Can the instrument distinguish between different crosslinking chemistries (e.g., BDDE vs. divinyl sulfone)?
No—it does not identify chemical structure; however, differences in network topology induced by distinct crosslinkers yield statistically resolvable shifts in T₂ distribution profiles.
Is sample preparation required beyond loading into an NMR tube?
No centrifugation, drying, or solvent exchange is needed.

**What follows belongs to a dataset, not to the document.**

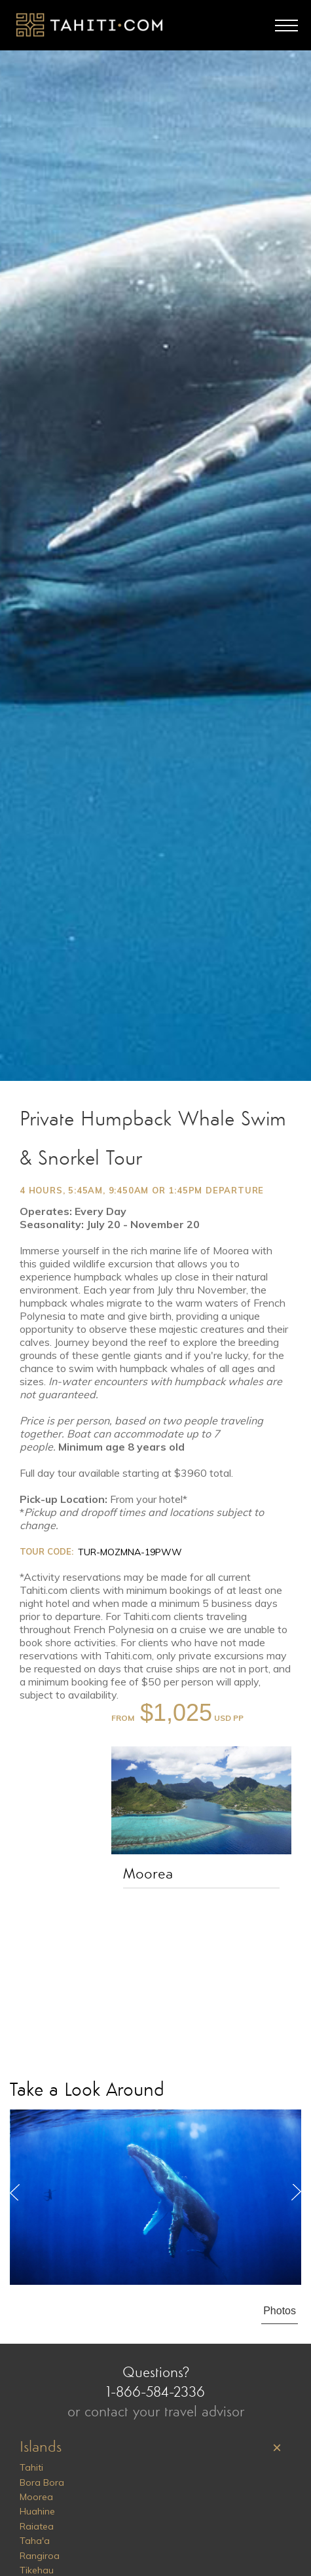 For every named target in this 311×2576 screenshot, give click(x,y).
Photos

Samples are analyzed as-is, preserving native hydration and morphology.
Does the system support imaging capabilities?
Imaging is available as an optional add-on module (VTMR20-010V-I), enabling spatially resolved T₂ mapping for heterogeneous gel systems.
How is instrument performance verified over time?
A standardized polymeric reference material with certified T₂ dispersion characteristics is supplied for daily system suitability checks and longitudinal drift monitoring.